Exercise prompt
Which lines of the material hold the word "avec"? Copy each one.
(Listed entries begins)
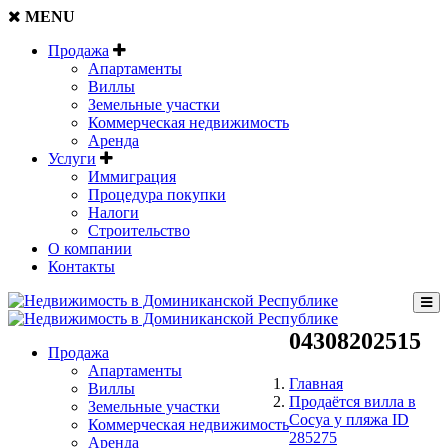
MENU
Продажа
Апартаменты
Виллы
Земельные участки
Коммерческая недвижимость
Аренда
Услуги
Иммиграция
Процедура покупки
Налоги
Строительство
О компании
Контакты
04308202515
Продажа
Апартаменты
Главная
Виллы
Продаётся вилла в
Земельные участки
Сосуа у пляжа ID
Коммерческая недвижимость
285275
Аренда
(Listed entries ends)
(Listed entries begins)
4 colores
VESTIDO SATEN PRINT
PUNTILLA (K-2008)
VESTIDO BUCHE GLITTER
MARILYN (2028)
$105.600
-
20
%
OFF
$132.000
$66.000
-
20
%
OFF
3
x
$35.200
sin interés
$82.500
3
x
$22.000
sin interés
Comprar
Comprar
(Listed entries ends)
(Listed entries begins)
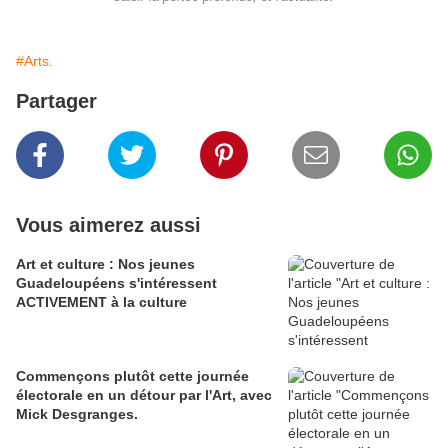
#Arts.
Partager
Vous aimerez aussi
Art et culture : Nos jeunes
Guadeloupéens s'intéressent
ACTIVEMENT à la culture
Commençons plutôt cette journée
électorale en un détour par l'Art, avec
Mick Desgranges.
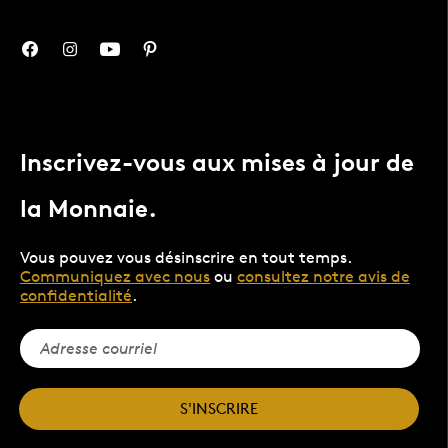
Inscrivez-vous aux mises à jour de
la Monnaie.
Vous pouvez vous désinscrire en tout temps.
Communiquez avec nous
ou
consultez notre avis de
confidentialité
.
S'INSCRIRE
(Listed entries ends)
Exercise result
électorale en un détour par l'Art, avec
Communiquez avec nous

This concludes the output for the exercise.